Looks like it’s the boat logo again. This time on Crowdspring. That makes two in one day.
Gotta be some sort of record.

Another day. Another 99designs contest. Again with the damn boat logo.
Folks, this stopped being funny a while ago.

As evidenced by features on NPR and in Forbes, spec work, crowdsourcing and design contests remain the darlings of the business media. Sadly, many of the inflated claims made are left unchallenged and become the accepted truth, when often times, they’re not really true at all.
Conversations about spec work and crowdsourcing have turned up in a few media places the last few days, so figured we might as well take a look at what’s what, and offer up our usually dissenting two cents worth. The first was an NPR interview with Crowdspring co-founder Mike Samson, hosted by Bob Garfield as part of his On The Media show. You can listen at the link (also includes a transcript). Nothing terribly earth-shattering, more of a typical puff-piece and glorified press release for Crowdspring. Trouble is, many claims made on the show, some of them quite debatable, are left unchallenged, so thought it might be worthwhile if we took the liberty of, well, challenging them. Fly in the ointment and all that. Don’t want to seem like I’m bagging on Samson, but this sort of stuff happens when the media conflates the issue of crowdsourcing and design contests, with the companies that host them. Having got all that out of the way, let’s begin with the rationale for the show:
BOB GARFIELD: When I wrote my most recent book about the chaos created by the digital revolution, I, of course, needed a cover. In the spirit of my subject matter, I crowdsourced the project through an online site called crowdSPRING.com. More than a hundred designers from around the world took on the project, and the winner got 500 dollars, plus the glory of illustrating The Chaos Scenario.
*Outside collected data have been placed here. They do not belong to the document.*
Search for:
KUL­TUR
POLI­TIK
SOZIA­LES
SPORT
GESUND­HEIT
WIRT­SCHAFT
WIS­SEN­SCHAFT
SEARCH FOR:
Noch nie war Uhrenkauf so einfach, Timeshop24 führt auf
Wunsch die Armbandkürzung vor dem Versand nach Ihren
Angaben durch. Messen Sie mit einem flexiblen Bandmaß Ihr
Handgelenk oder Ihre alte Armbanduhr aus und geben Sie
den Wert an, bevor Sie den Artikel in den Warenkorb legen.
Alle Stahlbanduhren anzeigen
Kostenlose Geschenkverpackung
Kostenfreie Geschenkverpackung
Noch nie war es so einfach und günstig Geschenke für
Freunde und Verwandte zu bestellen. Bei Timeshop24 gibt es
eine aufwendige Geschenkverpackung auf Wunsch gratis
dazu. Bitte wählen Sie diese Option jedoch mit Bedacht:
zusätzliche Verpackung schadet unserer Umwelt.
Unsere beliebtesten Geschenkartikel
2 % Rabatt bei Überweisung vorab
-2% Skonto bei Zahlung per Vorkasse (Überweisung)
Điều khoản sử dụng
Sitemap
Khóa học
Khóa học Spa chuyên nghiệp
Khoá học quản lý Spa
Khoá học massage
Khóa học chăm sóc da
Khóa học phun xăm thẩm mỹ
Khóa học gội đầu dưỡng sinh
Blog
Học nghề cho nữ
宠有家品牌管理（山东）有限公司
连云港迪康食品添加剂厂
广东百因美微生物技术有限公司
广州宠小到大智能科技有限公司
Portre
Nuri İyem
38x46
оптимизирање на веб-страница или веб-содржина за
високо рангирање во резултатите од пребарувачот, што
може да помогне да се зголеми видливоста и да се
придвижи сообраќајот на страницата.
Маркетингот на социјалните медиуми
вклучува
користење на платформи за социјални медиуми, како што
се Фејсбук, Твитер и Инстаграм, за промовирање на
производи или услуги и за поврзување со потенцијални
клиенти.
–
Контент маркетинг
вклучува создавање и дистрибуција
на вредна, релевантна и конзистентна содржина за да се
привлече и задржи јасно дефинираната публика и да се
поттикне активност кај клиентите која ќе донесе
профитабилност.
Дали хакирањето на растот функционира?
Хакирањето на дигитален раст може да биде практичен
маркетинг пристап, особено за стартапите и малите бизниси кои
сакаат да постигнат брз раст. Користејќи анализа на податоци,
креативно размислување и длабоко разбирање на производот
Glory of illustrating The Chaos Scenario you say? Some glory. When the author of the book hosts a radio show that extols the virtue of crowdsourcing and Crowdspring, and talks about the book cover project itself, he neglects to mention the designer’s name? For the record, the winner of Garfield’s book cover is a designer who no longer participates in Crowdspring contests, but now works for the company as one supposes, a salaried employee. Make of that what you wish.
BOB GARFIELD: Now, digital tools have made your business something like an inevitability, just like the steam engine made mass production of, say, shoes an inevitability. But the Industrial Revolution also spelled very [LAUGHS] bad news for cobblers, the shoemakers who were basically priced out of the market.MIKE SAMSON: When shoes could be mass produced, all of a sudden many, many, many more people had access to high-quality footwear, and the quality of their life was improved. CrowdSPRING, and platforms like crowdSPRING, provide the same function in a more modest way for the consumers, the buyers of creative services.